Wikipedia on Your Hard Drive

Aug 14, 2007 09:18


I remember hearing a couple of years ago that Wikipedia was available as a downloadable file (!!) and you could put it on your laptop. Got distracted and didn't pursue it, as my three-year-old Thinkpad was getting pretty full and time was (as usual) tight. So this morning I see an article aggregated on Slashdot about how to install Wikipedia locally-and indexing it so you can perform keyword searches.

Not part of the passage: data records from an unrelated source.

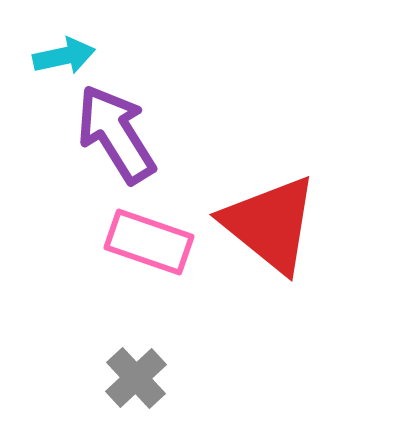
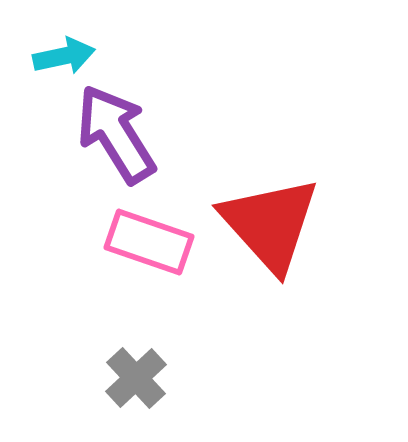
red triangle: rotated 9 degrees clockwise
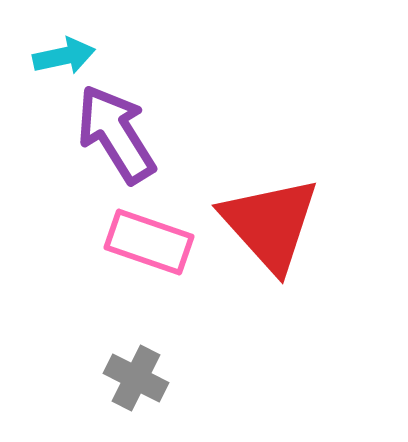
gray cross: rotated 20 degrees counterclockwise
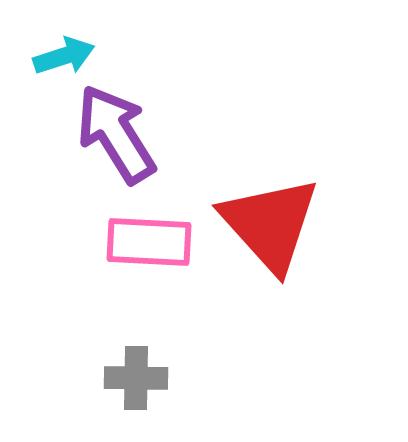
cyan arrow: rotated 6 degrees counterclockwise
pink rectangle: rotated 16 degrees counterclockwise
gray cross: rotated 26 degrees counterclockwise
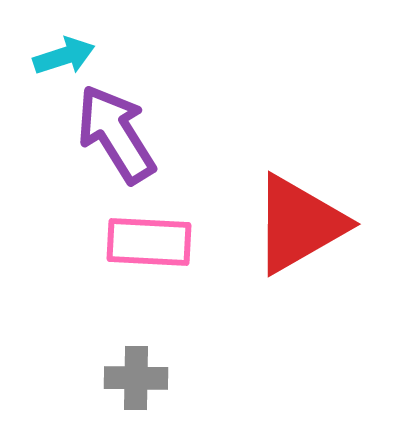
red triangle: moved 29 px right; rotated 42 degrees clockwise
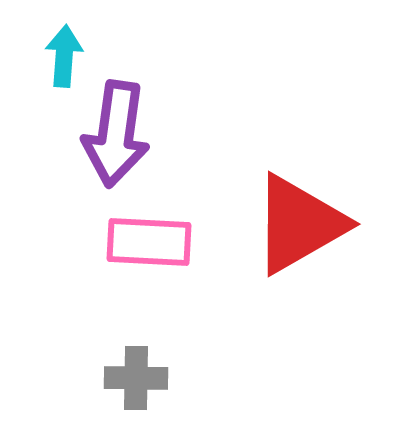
cyan arrow: rotated 68 degrees counterclockwise
purple arrow: rotated 140 degrees counterclockwise
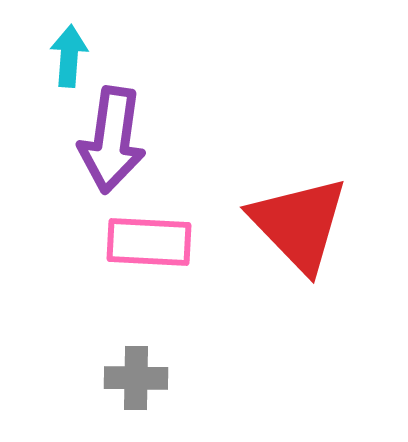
cyan arrow: moved 5 px right
purple arrow: moved 4 px left, 6 px down
red triangle: rotated 44 degrees counterclockwise
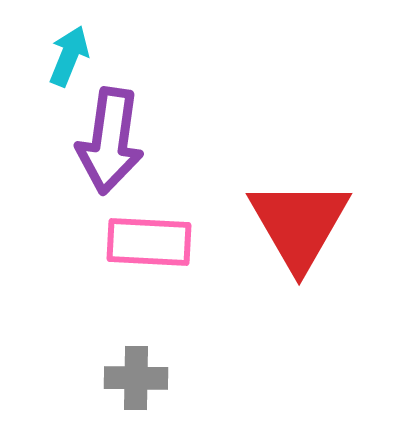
cyan arrow: rotated 18 degrees clockwise
purple arrow: moved 2 px left, 1 px down
red triangle: rotated 14 degrees clockwise
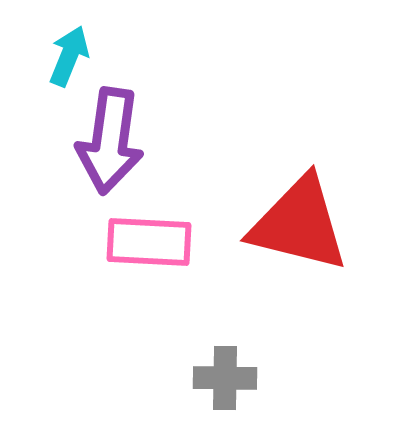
red triangle: rotated 46 degrees counterclockwise
gray cross: moved 89 px right
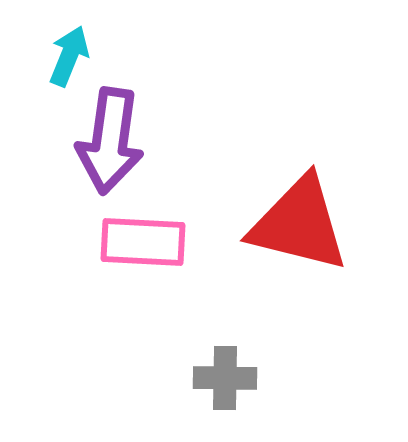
pink rectangle: moved 6 px left
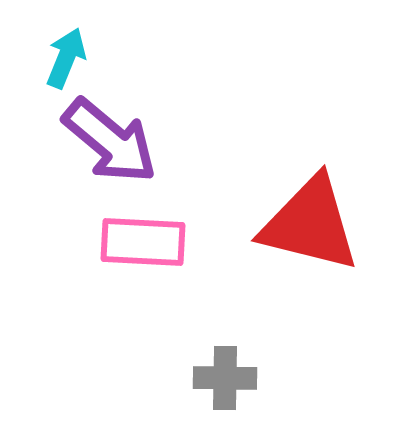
cyan arrow: moved 3 px left, 2 px down
purple arrow: rotated 58 degrees counterclockwise
red triangle: moved 11 px right
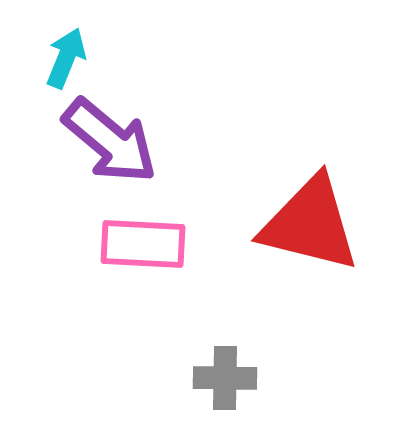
pink rectangle: moved 2 px down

Whoa. I sat back, and let it sink in.

There are some reasons not to do this-it takes a fair bit of time, some geeky and not-inconsiderable screwing-with-bits, and you lose the up-to-the-minute changes people are constantly making to the database-but when you're done, you can take Wikipedia out into the wilderness while you're researching the feeding habits of the lesser northern verkshquemy, and not have to lug a satellite system on your back.

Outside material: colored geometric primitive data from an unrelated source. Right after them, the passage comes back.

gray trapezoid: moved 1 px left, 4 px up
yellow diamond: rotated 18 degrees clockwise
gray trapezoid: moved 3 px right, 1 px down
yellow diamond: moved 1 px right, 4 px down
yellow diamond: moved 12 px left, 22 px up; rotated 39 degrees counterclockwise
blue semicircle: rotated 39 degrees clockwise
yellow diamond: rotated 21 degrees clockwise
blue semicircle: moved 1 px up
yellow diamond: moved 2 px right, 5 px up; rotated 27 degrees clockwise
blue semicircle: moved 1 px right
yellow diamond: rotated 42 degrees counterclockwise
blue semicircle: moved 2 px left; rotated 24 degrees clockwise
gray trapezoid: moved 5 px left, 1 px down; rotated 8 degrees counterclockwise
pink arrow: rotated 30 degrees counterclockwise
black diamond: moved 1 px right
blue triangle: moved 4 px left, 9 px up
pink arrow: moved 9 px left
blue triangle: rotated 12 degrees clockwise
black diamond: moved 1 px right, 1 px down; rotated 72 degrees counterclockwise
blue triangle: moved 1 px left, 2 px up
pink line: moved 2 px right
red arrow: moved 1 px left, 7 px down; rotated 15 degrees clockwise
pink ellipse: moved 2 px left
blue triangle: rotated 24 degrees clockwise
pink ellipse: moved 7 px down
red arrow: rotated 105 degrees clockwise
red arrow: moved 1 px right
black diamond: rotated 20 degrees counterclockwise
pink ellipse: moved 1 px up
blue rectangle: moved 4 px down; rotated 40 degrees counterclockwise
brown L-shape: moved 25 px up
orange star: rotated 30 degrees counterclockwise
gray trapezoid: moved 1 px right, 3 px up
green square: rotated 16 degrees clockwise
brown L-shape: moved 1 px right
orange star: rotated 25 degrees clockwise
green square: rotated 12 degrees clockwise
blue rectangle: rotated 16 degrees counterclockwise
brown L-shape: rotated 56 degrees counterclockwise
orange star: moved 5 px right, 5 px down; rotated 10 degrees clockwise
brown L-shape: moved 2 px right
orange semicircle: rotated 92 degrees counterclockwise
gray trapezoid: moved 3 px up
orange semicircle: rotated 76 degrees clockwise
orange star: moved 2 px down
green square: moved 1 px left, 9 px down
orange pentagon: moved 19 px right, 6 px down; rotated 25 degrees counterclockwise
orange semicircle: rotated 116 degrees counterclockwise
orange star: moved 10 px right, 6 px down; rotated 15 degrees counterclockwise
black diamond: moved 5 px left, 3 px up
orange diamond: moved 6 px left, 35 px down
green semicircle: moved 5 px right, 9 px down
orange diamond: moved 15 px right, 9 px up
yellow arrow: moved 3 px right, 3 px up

The astonishing thing to me was the peripheral fact that all of Wikipedia can be crammed into a 3.9 GB download. Good god, I can put that on a thumb drive. (Ok, there's a catch: You don't get all the pictures. I haven't tried this yet; I'm not really sure if you get any.) You could certainly put it into one of the better ebook readers, and before very much longer, onto a smartphone.

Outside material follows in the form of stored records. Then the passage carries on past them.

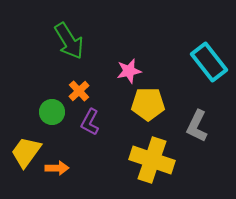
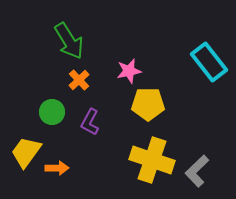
orange cross: moved 11 px up
gray L-shape: moved 45 px down; rotated 20 degrees clockwise
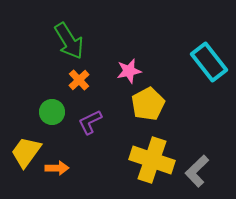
yellow pentagon: rotated 28 degrees counterclockwise
purple L-shape: rotated 36 degrees clockwise
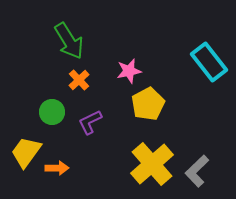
yellow cross: moved 4 px down; rotated 30 degrees clockwise
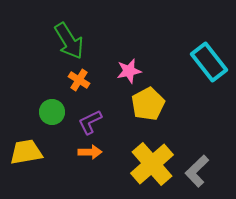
orange cross: rotated 15 degrees counterclockwise
yellow trapezoid: rotated 44 degrees clockwise
orange arrow: moved 33 px right, 16 px up
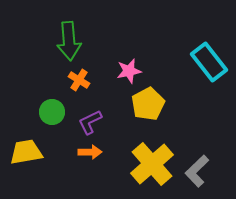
green arrow: rotated 27 degrees clockwise
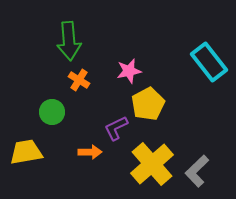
purple L-shape: moved 26 px right, 6 px down
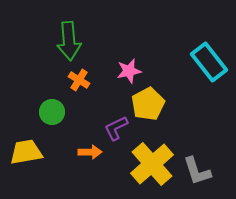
gray L-shape: rotated 64 degrees counterclockwise
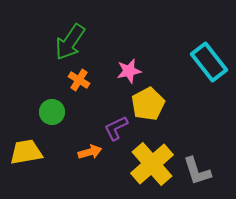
green arrow: moved 1 px right, 1 px down; rotated 39 degrees clockwise
orange arrow: rotated 15 degrees counterclockwise
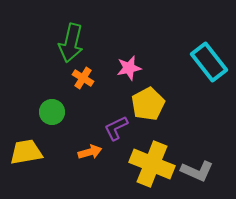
green arrow: moved 1 px right, 1 px down; rotated 21 degrees counterclockwise
pink star: moved 3 px up
orange cross: moved 4 px right, 2 px up
yellow cross: rotated 27 degrees counterclockwise
gray L-shape: rotated 48 degrees counterclockwise
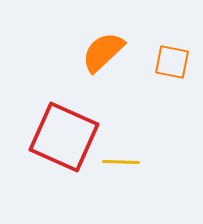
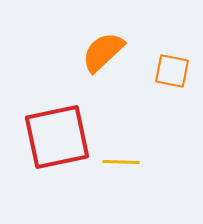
orange square: moved 9 px down
red square: moved 7 px left; rotated 36 degrees counterclockwise
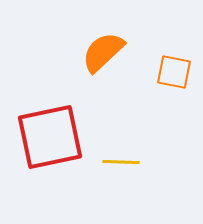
orange square: moved 2 px right, 1 px down
red square: moved 7 px left
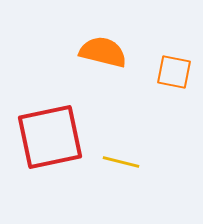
orange semicircle: rotated 57 degrees clockwise
yellow line: rotated 12 degrees clockwise
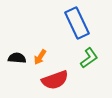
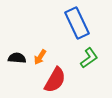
red semicircle: rotated 40 degrees counterclockwise
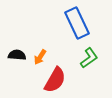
black semicircle: moved 3 px up
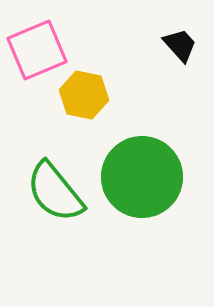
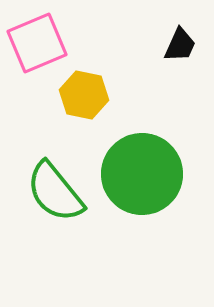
black trapezoid: rotated 66 degrees clockwise
pink square: moved 7 px up
green circle: moved 3 px up
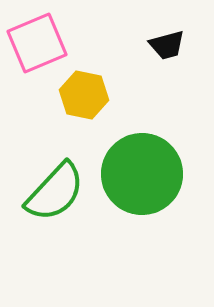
black trapezoid: moved 13 px left; rotated 51 degrees clockwise
green semicircle: rotated 98 degrees counterclockwise
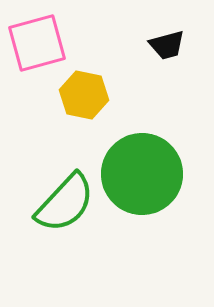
pink square: rotated 8 degrees clockwise
green semicircle: moved 10 px right, 11 px down
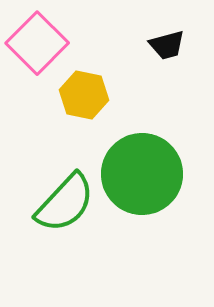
pink square: rotated 30 degrees counterclockwise
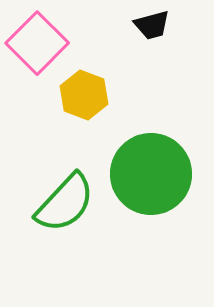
black trapezoid: moved 15 px left, 20 px up
yellow hexagon: rotated 9 degrees clockwise
green circle: moved 9 px right
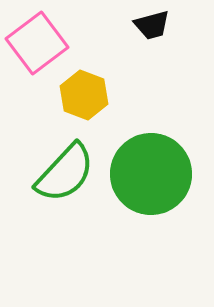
pink square: rotated 8 degrees clockwise
green semicircle: moved 30 px up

I'm pretty much through boggling, but I'm also doubly certain that all this wringing-of-hands over things being "not notable" on Wikipedia is wasted, and mostly bogus. Prior to this morning, I would have guessed that Wikipedia took hundreds of gigabytes or worse. If the whole damned thing can fit on a thumb drive, flame wars about whether accurate material is notable or not notable is ridiculous, another form of fetishism, and probably just a power trip. Basically, throw it all in-let us sort it out.